Yes, I still think if the war persists, a lot of people are “going to run out of oil". That’s why I’m still holding the calls.
But, I think the stories around this thing are going to get worse before they get better. The worst news so far seems less about the virus itself and more about the pretty inept public health response. Maybe they are just traumatized by the lockdown blowback, but seems kinda weird that the last update from the WHO on a disease in 23 countries with a fatality rate scratching 40 was 6 days ago…
To be clear, it’s probably containable, given the fact it appears to spread via droplets during the time symptoms express themselves (though I’m hearing you may be infectious as much as 2 days before onset, but again, not an expert and unverified), and not airborne before symptoms come out (which would be kind of a civilization threatening thing for something this deadly), but there’s also a lot we don’t know right now, so I’m going to take some oil chips off the table, and let the market figure its way out. In the meantime, here’s the pre-print, so you can do your own research.

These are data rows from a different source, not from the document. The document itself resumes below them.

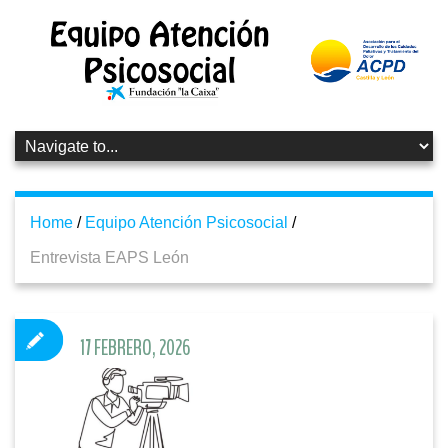
Home
/
Equipo Atención Psicosocial
/
Entrevista EAPS León
17 FEBRERO, 2026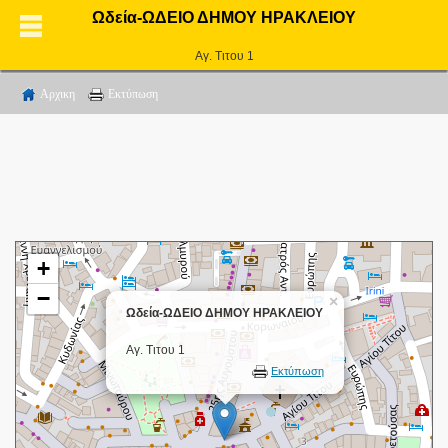
Ωδεία-ΩΔΕΙΟ ΔΗΜΟΥ ΗΡΑΚΛΕΙΟΥ
Αγ. Τιτου 1
Αρχικη
Εκτύπωση
+
−
×
Ωδεία-ΩΔΕΙΟ ΔΗΜΟΥ ΗΡΑΚΛΕΙΟΥ
Αγ. Τιτου 1
Εκτύπωση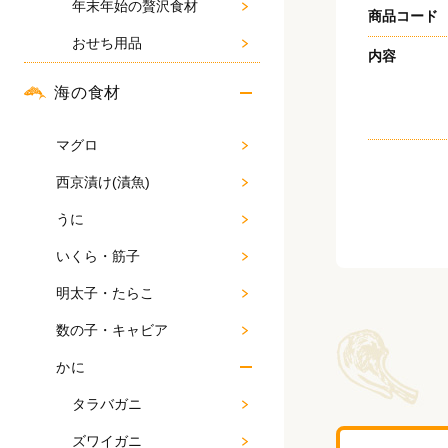
年末年始の贅沢食材
商品コード
おせち用品
内容
海の食材
マグロ
西京漬け(漬魚)
うに
いくら・筋子
明太子・たらこ
数の子・キャビア
かに
タラバガニ
ズワイガニ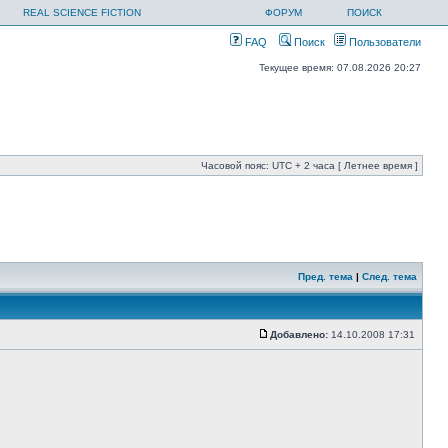
REAL SCIENCE FICTION
ФОРУМ
ПОИСК
FAQ
Поиск
Пользователи
Текущее время: 07.08.2026 20:27
Часовой пояс: UTC + 2 часа [ Летнее время ]
Пред. тема
|
След. тема
Добавлено:
14.10.2008 17:31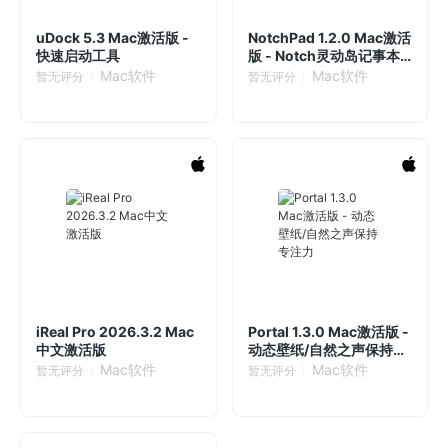
uDock 5.3 Mac激活版 -
NotchPad 1.2.0 Mac激活
快速启动工具
版 - Notch灵动岛记事本
与片段工具
Mac软件
Mac软件
暂无评分
暂无评分
iReal Pro 2026.3.2 Mac
Portal 1.3.0 Mac激活版 -
中文激活版
动态壁纸/自然之声保持专
注力
Mac软件
Mac软件
暂无评分
暂无评分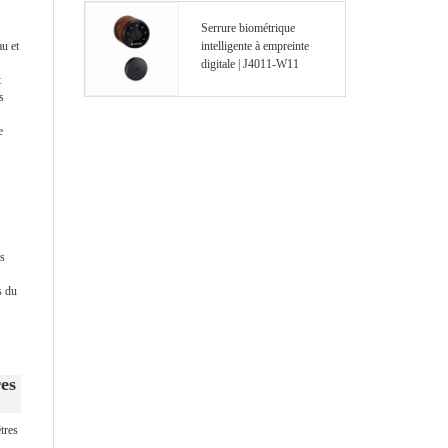
Serrure biométrique
au et
intelligente à empreinte
digitale | J4011-W11
t
s
e
es
s du
res
êtres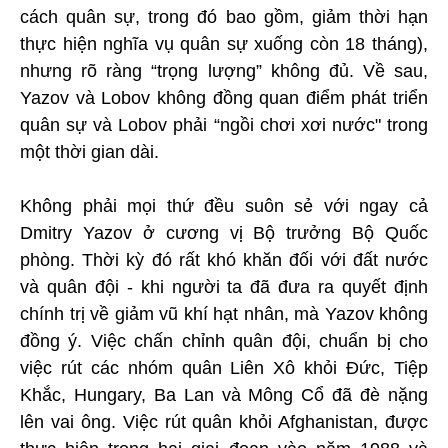
cách quân sự, trong đó bao gồm, giảm thời hạn
thực hiện nghĩa vụ quân sự xuống còn 18 tháng),
nhưng rõ ràng “trọng lượng” không đủ. Về sau,
Yazov và Lobov không đồng quan điểm phát triển
quân sự và Lobov phải “ngồi chơi xơi nước" trong
một thời gian dài.
Không phải mọi thứ đều suôn sẻ với ngay cả
Dmitry Yazov ở cương vị Bộ trưởng Bộ Quốc
phòng. Thời kỳ đó rất khó khăn đối với đất nước
và quân đội - khi người ta đã đưa ra quyết định
chính trị về giảm vũ khí hạt nhân, mà Yazov không
đồng ý. Việc chấn chỉnh quân đội, chuẩn bị cho
việc rút các nhóm quân Liên Xô khỏi Đức, Tiệp
Khắc, Hungary, Ba Lan và Mông Cổ đã đè nặng
lên vai ông. Việc rút quân khỏi Afghanistan, được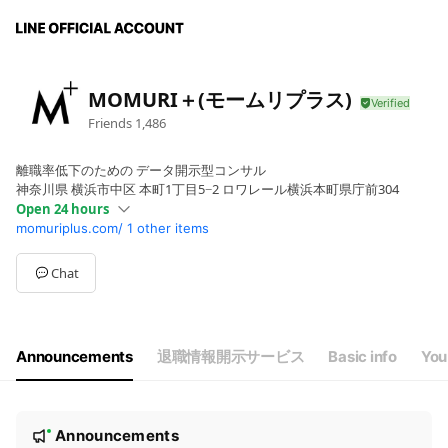
MOMURI＋(モームリプラス)
Friends
1,486
離職率低下のための データ開示型コンサル
神奈川県 横浜市中区 本町1丁目5−2 ロワレール横浜本町県庁前304
Open 24 hours
momuriplus.com/
1 other items
Sun
Open 24 hours
Mon
Open 24 hours
Tue
Open 24 hours
Chat
Wed
Open 24 hours
Thu
Open 24 hours
Fri
Open 24 hours
Sat
Open 24 hours
Announcements
退職情報開示サービス
Basic info
You
年中無休24時間営業
N
Announcements
New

With all that said, I am not selling the ags. I already regret selling the June sugar. And diseases and potential lockdowns may be bearish for fuel, they are not bearish for agriculture, which requires folks to go out into the world and grow, harvest, process and deliver it to you. So we’re keeping the food.
That’s pretty much it.
Stay safe out there.
CODA: Don’t Trust Machines (Again)
The only other thing to note here is how hard it was to get the robots to help me track down data with this one. My first conversation with Claude hit the safety barrier immediately.
The first Opus session immediately halted, and they sent me to Sonnet.
As I am wont to do I also ran the query in GPT and Grok.
Grok free also halted, though once I logged in it played nice.
Looping back to Sonnet, first it pretended to help, but kept halting at the ‘research’ part of the query.
Then after a handful of prompts, I finally got a chart out of it, with a r0 (reinfection rate) number which looked much lower than GPT
Eventually I got tired of the halts.
So I started a new chat. This time, kind of doing the thing where you talk the model into seeing the truth before asking for help, because you the know the safety filters are about to kick in.
This of course, drove the model into a paranoid loop where it continued to suspect me of ‘social engineering’
Even though it understood at the start that it was probably overcalibrated
It continued to accuse me of a dastardly plan of…asking it to make charts.
Eventually I gained back some trust (with tricks I won’t reveal here, for fear of being detained by the alignment police), and got it to do some self reflection, before making the charts.
That is before asking one too many follow up questions, which pushed Claude over the edge. Apparently considering the actual odds here that matter is just too emotionally exhausting.
Jokes aside, this is actually a pretty bad failure mode for Claude here. The same information vacuum that makes this trade work also made it nearly impossible to research.
The notion that you can trust machines to do work that doesn’t matter, but cant rely on them when it does, is a pretty profound statement against the whole notion of overdependence on one product or model. Don’t trust machines, as they say.